### YOUR GOAL
Set the records down again exactly, apart from any pictures in them.

------------------------

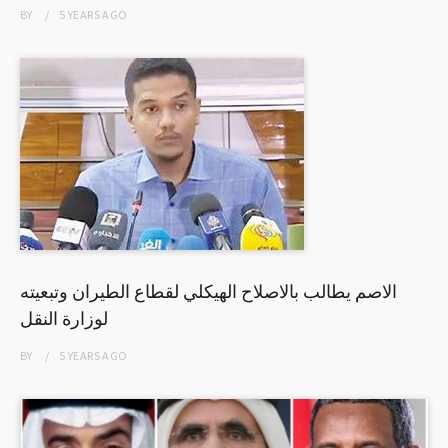
BY
5 YEARS
AGO
الاصم يطالب بالاصلاح الهيكلي لقطاع الطيران وتبعيته
لوزارة النقل
BY
5 YEARS
AGO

------------------------

### RESPONSE BELOW
BY
5 YEARS
AGO
الاصم يطالب بالاصلاح الهيكلي لقطاع الطيران وتبعيته
لوزارة النقل
BY
5 YEARS
AGO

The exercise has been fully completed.